Almost every community garden or green space creates social cohesion. CPULs can help to increase the quality of life for those involved and encourage urban regeneration, self-reliance and social inclusion.
Small-Scale CPULs in Action
What Viljoen envisioned in a CPUL city has yet to exist on the scale he imagined but several smaller, individual CPULs have been created. The obsession with organic food and vegetable boxes are evident throughout most cities, proving the guerilla gardening movement a success.
Melbourne has several urban agriculture practices and community food projects running in an effort to create a fair and sustainable food system. Most capital cities and small towns across the country engage in some form of community agriculture with Australian City Farms and Community Gardens Network linking gardeners around the country.
Vancouver, Canada, recently opened the largest urban orchard in North America. Located on the site of a former petrol station, the land was leased by the city of Vancouver to the Sole Food company for $1 per year.
The orchard includes nearly 500 trees on a site that sat vacant for more than a decade due to soil contamination. The site was cleaned up and now grows apples, cherries, pears, figs, lemons and 60 varieties of herbs.
“This is a production model and is designed to produce quantities of food and employment, two of our main goals,” said company co-founder, Michael Ableman.
Sole Food runs four urban gardens in Vancouver, taking advantage of otherwise unusable space. The other three gardens focus on vegetable production; the orchard located at the corner of Terminal Avenue and Main Street is a new venture.

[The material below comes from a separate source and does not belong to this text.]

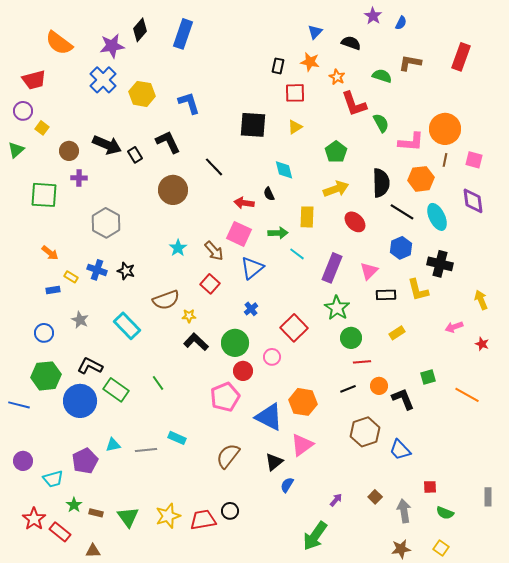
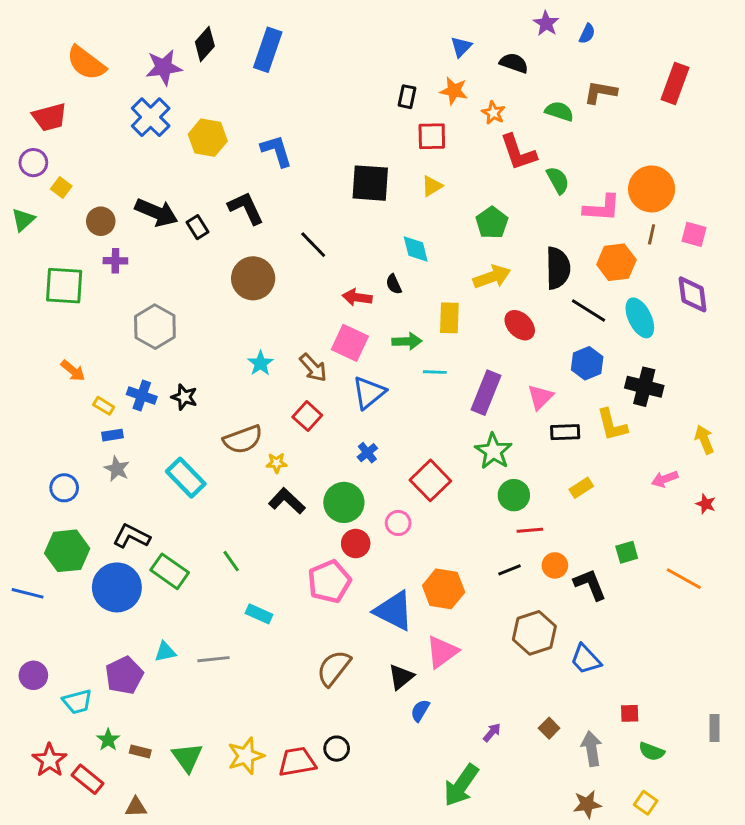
cyan line: (297, 254) -> (435, 372), turned -35
blue rectangle: (53, 290) -> (112, 435), moved
cyan rectangle: (177, 438) -> (259, 614), moved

“A system of perennial tree crops in an urban environment is in many ways more difficult than growing vegetables. We must take advantage of vertical space. At maturity, these trees reach 15 to 25 feet high,” Ableman said.
Sole Food employs 25 people, most of whom struggle with substance abuse, mental illness and poverty. The social enterprise expects to double its food production this year, producing more than 30 tonnes of food in 2012.

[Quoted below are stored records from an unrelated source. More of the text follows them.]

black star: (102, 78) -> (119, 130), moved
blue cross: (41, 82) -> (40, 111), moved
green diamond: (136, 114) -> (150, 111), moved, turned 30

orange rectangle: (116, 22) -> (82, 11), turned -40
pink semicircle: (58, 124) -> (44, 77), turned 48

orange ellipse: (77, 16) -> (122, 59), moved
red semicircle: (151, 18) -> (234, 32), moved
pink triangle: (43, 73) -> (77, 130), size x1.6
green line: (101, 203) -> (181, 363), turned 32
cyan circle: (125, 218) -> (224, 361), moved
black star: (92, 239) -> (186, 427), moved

When the Soviet Union collapsed, Cuba’s oil imports vanished overnight. Urban agriculture exploded when Cuban Organopónicos were introduced by the government to deal with food shortages. Cuban agriculture is now more than 80 per cent organic and Havana produces half of its vegetables from a series of community gardens, balconies and rooftops within the city.
CPULs are gaining momentum in urban design, with the benefits obvious as they continue to make their way into the design ethos of modern landscape architecture.